--- EXERCISE OBJECTIVE ---
Gather the lines from the material that contain "ФГУП".

--- RECORD EXCERPTS ---

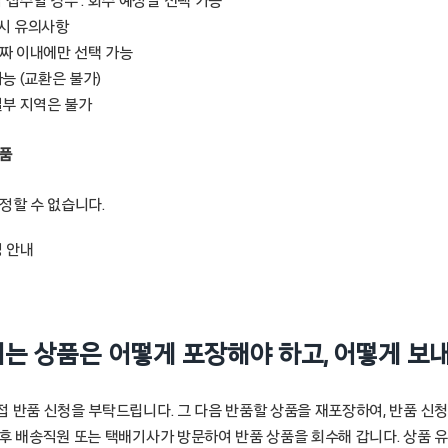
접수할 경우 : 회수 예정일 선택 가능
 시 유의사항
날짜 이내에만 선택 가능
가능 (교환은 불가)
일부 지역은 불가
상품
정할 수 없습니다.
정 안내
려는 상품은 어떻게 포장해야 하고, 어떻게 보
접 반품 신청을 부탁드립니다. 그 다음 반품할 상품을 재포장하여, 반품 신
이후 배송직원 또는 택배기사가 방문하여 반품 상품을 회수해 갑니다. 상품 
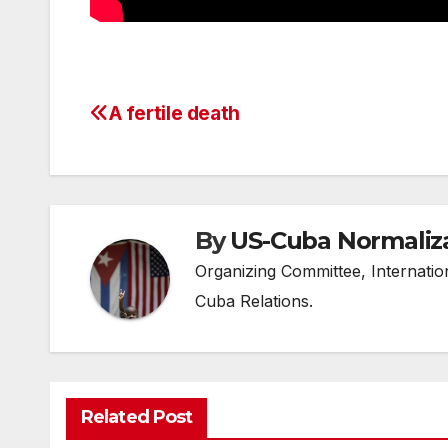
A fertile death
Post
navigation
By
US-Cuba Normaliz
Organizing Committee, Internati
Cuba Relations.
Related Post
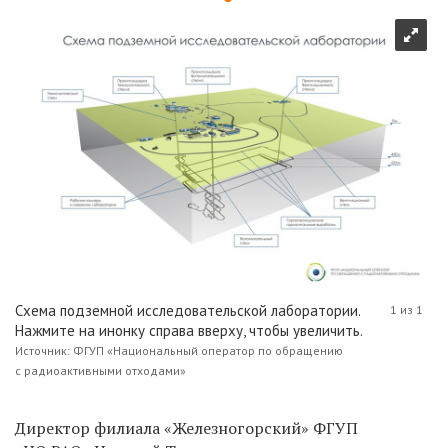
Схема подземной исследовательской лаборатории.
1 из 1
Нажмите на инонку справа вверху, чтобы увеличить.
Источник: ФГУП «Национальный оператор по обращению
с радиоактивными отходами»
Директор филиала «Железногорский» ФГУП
==
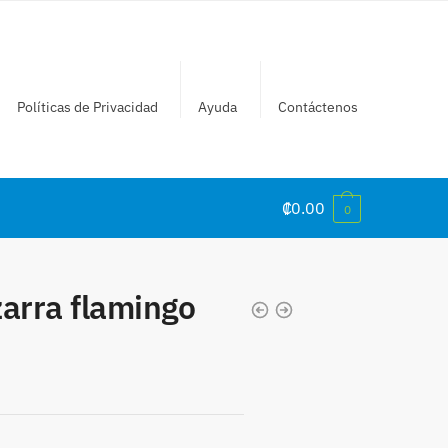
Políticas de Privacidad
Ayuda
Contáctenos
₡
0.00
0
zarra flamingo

--- ANSWER TO THIS TASK ---
Источник: ФГУП «Национальный оператор по обращению
Директор филиала «Железногорский» ФГУП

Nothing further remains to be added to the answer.